U.S Senate Majority Whip Dick Durbin (D-IL) and chairman of the Senate Judiciary Committee, Senator Chuck Grassley (R-IA), reintroduced three pieces of criminal justice reform legislation to further implement the First Step Act and advance its goals in April, 2023. The FSA, enacted in 2018, made some initial reforms of sentencing laws and prisoner reentry into society. Durbin and Grassley reintroduced the First Step Implementation Act, the Safer Detention Act, and the Terry Technical Correction Act. Senator Grassley’s Office describes the goals of each of these pieces of legislation as below:

First Step Implementation Act

The First Step Implementation Act would further the goals of the FSA by:

  1. Allowing courts to apply the FSA sentencing reform provisions to reduce sentences imposed prior to the enactment of the FSA;

  2. Broadening the safety valve provision to allow courts to sentence below a mandatory minimum for nonviolent controlled substance offenses, if the court finds the defendant’s criminal history over-represents the seriousness of the defendant’s criminal record and the likelihood of recidivism;

  3. Allowing courts to reduce sentences imposed on juvenile offenders who have served more than 20 years;

  4. Providing for the sealing or expungement of records of nonviolent juvenile offenses; and,

  5. Requiring the Attorney General to establish procedures ensuring that only accurate criminal records are shared for employment-related purposes.

Bill text is available here.

Safer Detention Act

The bipartisan Safer Detention Act of 2023 would reform the Elderly Home Detention Pilot Program and compassionate release from federal prisons. Specifically, the Safer Detention Act would reform the Elderly Home Detention Pilot Program and compassionate release by:

  1. Clarifying that the percentage of time served required for the Elderly Home Detention Pilot Program should be calculated based on an inmate’s sentence, including reductions for good conduct time credits;

  2. Expanding the eligibility criteria for the Elderly Home Detention Pilot Program to include nonviolent offenders who have served at least 50 percent of their terms of imprisonment;

  3. Clarifying that elderly nonviolent D.C. Code offenders in BOP custody are eligible for the Elderly Home Detention Pilot Program and that federal prisoners sentenced before November 1, 1987 are eligible for compassionate release; and,

  4. Subjecting elderly home detention eligibility decisions to judicial review (based on the First Step Act’s compassionate release provision).

Bill text is available here.

Terry Technical Correction Act

The bipartisan Terry Technical Correction Act clarifies that all offenders who were sentenced for a crack cocaine offense before the Fair Sentencing Act of 2010 can apply for its retroactive application under Section 404 of the First Step Act, including individuals convicted of the lowest level crack offenses. Section 404 of the First Step Act allows crack cocaine offenders to request a sentence reduction pursuant to the Fair Sentencing Act.
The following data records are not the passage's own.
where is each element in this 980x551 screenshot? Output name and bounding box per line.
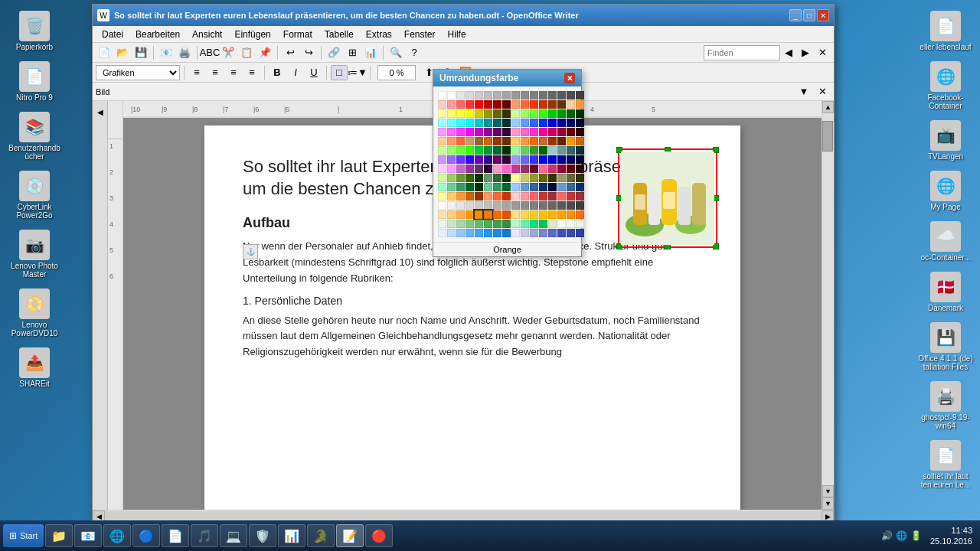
color-cell-4-0[interactable] [438,128,446,136]
color-cell-10-8[interactable] [511,183,520,191]
align-left-button[interactable]: ≡ [188,65,205,80]
help-button[interactable]: ? [406,45,423,60]
tray-icon-3[interactable]: 🔋 [910,530,923,542]
color-cell-2-7[interactable] [502,109,511,118]
tray-icon-1[interactable]: 🔊 [881,530,893,542]
color-cell-14-15[interactable] [576,220,584,228]
color-cell-12-0[interactable] [438,201,446,210]
color-cell-0-0[interactable] [438,91,446,99]
color-cell-10-6[interactable] [493,183,501,191]
color-cell-0-9[interactable] [521,91,529,99]
desktop-icon-shareit[interactable]: 📤 SHAREit [4,344,65,391]
color-cell-5-0[interactable] [438,137,446,145]
color-cell-10-0[interactable] [438,183,446,191]
color-cell-5-5[interactable] [484,137,492,145]
bild-close[interactable]: ✕ [814,84,831,99]
color-cell-13-15[interactable] [576,210,584,219]
color-cell-13-5[interactable] [484,210,492,219]
hyperlink-button[interactable]: 🔗 [325,45,342,60]
color-cell-7-15[interactable] [576,155,584,164]
color-cell-6-14[interactable] [567,146,575,155]
color-cell-13-9[interactable] [521,210,529,219]
color-cell-12-11[interactable] [539,201,547,210]
color-cell-2-11[interactable] [539,109,547,118]
color-cell-11-3[interactable] [466,192,474,201]
color-cell-1-13[interactable] [557,100,566,109]
color-cell-1-2[interactable] [456,100,465,109]
color-cell-15-11[interactable] [539,229,547,237]
style-dropdown[interactable]: Grafiken [96,65,180,80]
color-cell-12-15[interactable] [576,201,584,210]
color-cell-9-1[interactable] [447,174,456,182]
color-cell-3-0[interactable] [438,119,446,127]
color-cell-15-8[interactable] [511,229,520,237]
new-button[interactable]: 📄 [96,45,113,60]
color-cell-3-14[interactable] [567,119,575,127]
color-cell-0-3[interactable] [466,91,474,99]
color-picker-close-button[interactable]: ✕ [564,73,575,83]
color-cell-10-3[interactable] [466,183,474,191]
color-cell-14-11[interactable] [539,220,547,228]
color-cell-3-9[interactable] [521,119,529,127]
italic-button[interactable]: I [287,65,304,80]
color-cell-14-4[interactable] [475,220,483,228]
color-cell-15-15[interactable] [576,229,584,237]
paste-button[interactable]: 📌 [256,45,273,60]
color-cell-14-6[interactable] [493,220,501,228]
border-btn[interactable]: □ [331,65,348,80]
color-cell-6-11[interactable] [539,146,547,155]
color-cell-1-14[interactable] [567,100,575,109]
color-cell-0-12[interactable] [548,91,557,99]
color-cell-6-0[interactable] [438,146,446,155]
taskbar-app-writer[interactable]: 📝 [336,524,364,547]
color-cell-8-13[interactable] [557,165,566,173]
color-cell-6-10[interactable] [530,146,538,155]
color-cell-5-4[interactable] [475,137,483,145]
menu-einfuegen[interactable]: Einfügen [228,26,276,43]
desktop-icon-oc[interactable]: ☁️ oc-Container... [915,218,976,265]
color-cell-13-13[interactable] [557,210,566,219]
color-cell-6-9[interactable] [521,146,529,155]
taskbar-app-shield[interactable]: 🛡️ [249,524,276,547]
color-cell-8-6[interactable] [493,165,501,173]
color-cell-7-2[interactable] [456,155,465,164]
color-cell-3-3[interactable] [466,119,474,127]
color-cell-5-12[interactable] [548,137,557,145]
color-cell-8-3[interactable] [466,165,474,173]
taskbar-app-explorer[interactable]: 📁 [45,524,73,547]
close-button[interactable]: ✕ [817,9,829,21]
color-cell-9-12[interactable] [548,174,557,182]
color-cell-10-7[interactable] [502,183,511,191]
color-cell-15-0[interactable] [438,229,446,237]
color-cell-3-7[interactable] [502,119,511,127]
color-cell-1-6[interactable] [493,100,501,109]
color-cell-9-10[interactable] [530,174,538,182]
color-cell-0-4[interactable] [475,91,483,99]
color-cell-4-10[interactable] [530,128,538,136]
color-cell-7-9[interactable] [521,155,529,164]
color-cell-13-4[interactable] [475,210,483,219]
color-cell-13-0[interactable] [438,210,446,219]
menu-tabelle[interactable]: Tabelle [318,26,360,43]
color-cell-3-4[interactable] [475,119,483,127]
color-cell-13-11[interactable] [539,210,547,219]
color-cell-8-5[interactable] [484,165,492,173]
color-cell-10-15[interactable] [576,183,584,191]
scroll-up-button[interactable]: ▲ [822,101,834,113]
color-cell-5-2[interactable] [456,137,465,145]
color-cell-3-6[interactable] [493,119,501,127]
color-cell-14-9[interactable] [521,220,529,228]
color-cell-5-8[interactable] [511,137,520,145]
color-cell-9-6[interactable] [493,174,501,182]
color-cell-2-5[interactable] [484,109,492,118]
color-cell-7-6[interactable] [493,155,501,164]
color-cell-4-3[interactable] [466,128,474,136]
desktop-icon-daenemark[interactable]: 🇩🇰 Dänemark [915,269,976,315]
menu-ansicht[interactable]: Ansicht [186,26,228,43]
color-cell-15-9[interactable] [521,229,529,237]
color-cell-1-12[interactable] [548,100,557,109]
selected-image[interactable] [618,148,717,248]
color-cell-6-7[interactable] [502,146,511,155]
vertical-scrollbar[interactable]: ▲ ▼ ▼ [822,101,834,510]
desktop-icon-papierkorb[interactable]: 🗑️ Papierkorb [4,8,65,54]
The Fair Sentencing Act, authored by Durbin, reduced the federal sentencing disparity between crack and powder cocaine from 100:1 to 18:1.

Bill text is available here.

Iowa

No new legislation related to criminal justice reform was passed during Iowa’s 2023 legislative session.

Other States

While no new reforms occurred in Iowa in 2023, progress was made in other states, most notably voting rights were restored to those with felony convictions on probation or parole in Minnesota and New Mexico. According to the Sentencing Project, these two states restored voting rights to over 57,000 people. This barely makes a dent, however, in the over 4.6 million Americans the Sentencing Project said were prevented from voting in 2022.